# What you need to do
An exact copy of the entries is required, excluding any pictures.

# The data
===

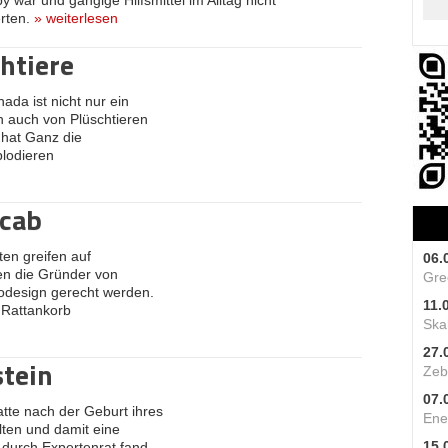
 war und gängige Hilfsmittel im Alltag nicht
erten.
»
weiterlesen
htiere
da ist nicht nur ein
n auch von Plüschtieren
e hat Ganz die
plodieren
lcab
n greifen auf
06.
en die Gründer von
Gre
odesign gerecht werden.
11.
 Rattankorb
Skal
27.
stein
Zeb
07.
te nach der Geburt ihres
Ene
lten und damit eine
15.
 durch Expertenrat fand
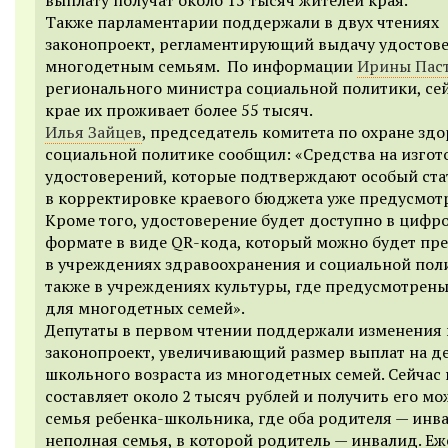
Также парламентарии поддержали в двух чтениях
законопроект, регламентирующий выдачу удостов
многодетным семьям. По информации
Ирины Пас
регионального министра социальной политики, сей
крае их проживает более 55 тысяч.
Илья Зайцев
, председатель комитета по охране здо
социальной политике сообщил: «Средства на изгот
удостоверений, которые подтверждают особый стат
в корректировке краевого бюджета уже предусмот
Кроме того, удостоверение будет доступно в цифр
формате в виде QR-кода, который можно будет пр
в учреждениях здравоохранения и социальной поли
также в учреждениях культуры, где предусмотрены
для многодетных семей».
Депутаты в первом чтении поддержали изменения 
законопроект, увеличивающий размер выплат на д
школьного возраста из многодетных семей. С
ейчас
составляет около 2 тысяч рублей и получить его мо
семья ребенка-школьника, где оба родителя — инв
неполная семья, в которой родитель — инвалид. Е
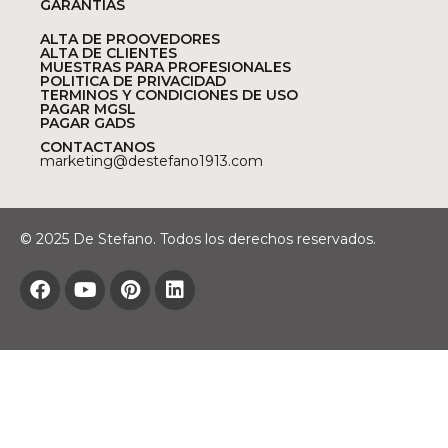
GARANTÍAS
ALTA DE PROOVEDORES
ALTA DE CLIENTES
MUESTRAS PARA PROFESIONALES
POLITICA DE PRIVACIDAD
TERMINOS Y CONDICIONES DE USO
PAGAR MGSL
PAGAR GADS
CONTACTANOS
marketing@destefano1913.com
© 2025 De Stefano. Todos los derechos reservados.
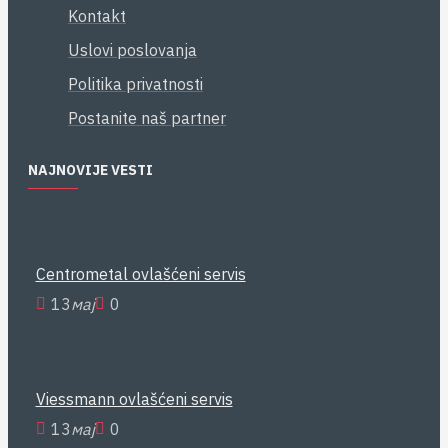
Kontakt
Uslovi poslovanja
Politika privatnosti
Postanite naš partner
NAJNOVIJE VESTI
Centrometal ovlašćeni servis
13
мај
0
Viessmann ovlašćeni servis
13
мај
0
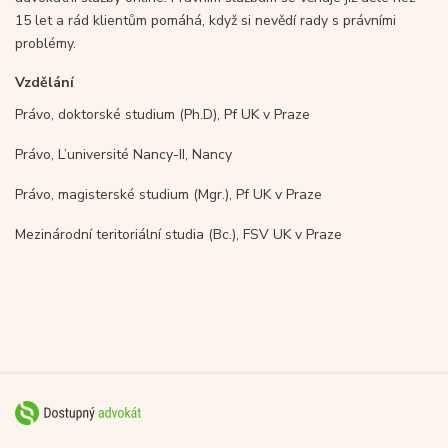
15 let a rád klientům pomáhá, když si nevědí rady s právními
problémy.
Vzdělání
Právo, doktorské studium (Ph.D), Pf UK v Praze
Právo, L’université Nancy-II, Nancy
Právo, magisterské studium (Mgr.), Pf UK v Praze
Mezinárodní teritoriální studia (Bc.), FSV UK v Praze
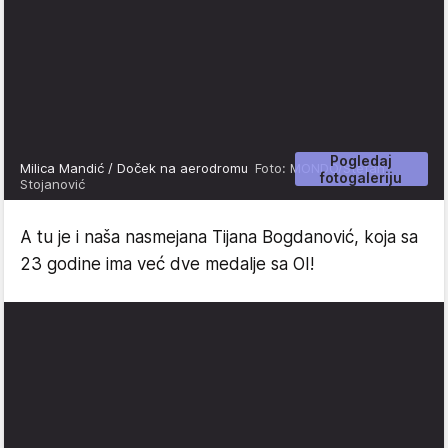
Pogledaj
Milica Mandić / Doček na aerodromu
Foto: MONDO/Stefan
fotogaleriju
Stojanović
A tu je i naša nasmejana Tijana Bogdanović, koja sa
23 godine ima već dve medalje sa OI!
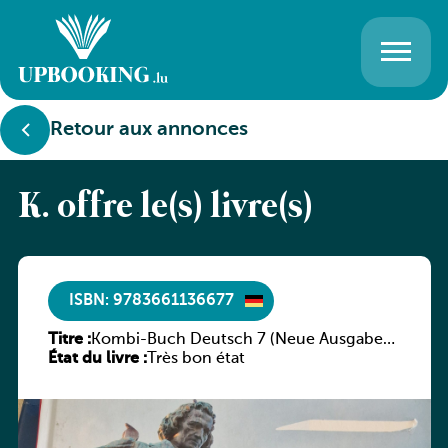
Retour aux annonces
K. offre le(s) livre(s)
ISBN: 9783661136677
Titre :
Kombi-Buch Deutsch 7 (Neue Ausgabe
État du livre :
Luxemburg)
Très bon état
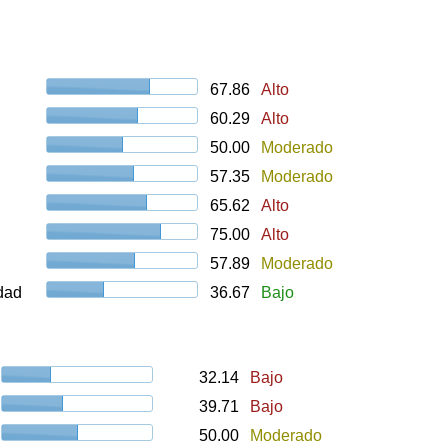
67.86
Alto
60.29
Alto
50.00
Moderado
57.35
Moderado
65.62
Alto
75.00
Alto
57.89
Moderado
udad
36.67
Bajo
32.14
Bajo
39.71
Bajo
50.00
Moderado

===

# Response area
 war und gängige Hilfsmittel im Alltag nicht
erten.
»
weiterlesen
htiere
da ist nicht nur ein
n auch von Plüschtieren
e hat Ganz die
plodieren
lcab
n greifen auf
06.
en die Gründer von
Gre
odesign gerecht werden.
11.
 Rattankorb
Skal
27.
stein
Zeb
07.
te nach der Geburt ihres
Ene
lten und damit eine
15.
 durch Expertenrat fand
Также парламентарии поддержали в двух чтениях
законопроект, регламентирующий выдачу удостов
многодетным семьям. По информации
Ирины Пас
регионального министра социальной политики, сей
крае их проживает более 55 тысяч.
Илья Зайцев
, председатель комитета по охране здо
социальной политике сообщил: «Средства на изгот
удостоверений, которые подтверждают особый стат
в корректировке краевого бюджета уже предусмот
Кроме того, удостоверение будет доступно в цифр
формате в виде QR-кода, который можно будет пр
в учреждениях здравоохранения и социальной поли
также в учреждениях культуры, где предусмотрены
для многодетных семей».
Депутаты в первом чтении поддержали изменения 
законопроект, увеличивающий размер выплат на д
школьного возраста из многодетных семей. С
ейчас
составляет около 2 тысяч рублей и получить его мо
семья ребенка-школьника, где оба родителя — инв
неполная семья, в которой родитель — инвалид. Е
GARANTÍAS
ALTA DE PROOVEDORES
ALTA DE CLIENTES
MUESTRAS PARA PROFESIONALES
POLITICA DE PRIVACIDAD
TERMINOS Y CONDICIONES DE USO
PAGAR MGSL
PAGAR GADS
CONTACTANOS
marketing@destefano1913.com
© 2025 De Stefano. Todos los derechos reservados.
Kontakt
Uslovi poslovanja
Politika privatnosti
Postanite naš partner
NAJNOVIJE VESTI
Centrometal ovlašćeni servis
13
мај
0
Viessmann ovlašćeni servis
13
мај
0
15 let a rád klientům pomáhá, když si nevědí rady s právními
problémy.
Vzdělání
Právo, doktorské studium (Ph.D), Pf UK v Praze
Právo, L’université Nancy-II, Nancy
Právo, magisterské studium (Mgr.), Pf UK v Praze
Mezinárodní teritoriální studia (Bc.), FSV UK v Praze
Pogledaj
Milica Mandić / Doček na aerodromu
Foto: MONDO/Stefan
fotogaleriju
Stojanović
A tu je i naša nasmejana Tijana Bogdanović, koja sa
23 godine ima već dve medalje sa OI!
Retour aux annonces
K. offre le(s) livre(s)
ISBN: 9783661136677
Titre :
Kombi-Buch Deutsch 7 (Neue Ausgabe
État du livre :
Luxemburg)
Très bon état
67.86
Alto
60.29
Alto
50.00
Moderado
57.35
Moderado
65.62
Alto
75.00
Alto
57.89
Moderado
udad
36.67
Bajo
32.14
Bajo
39.71
Bajo
50.00
Moderado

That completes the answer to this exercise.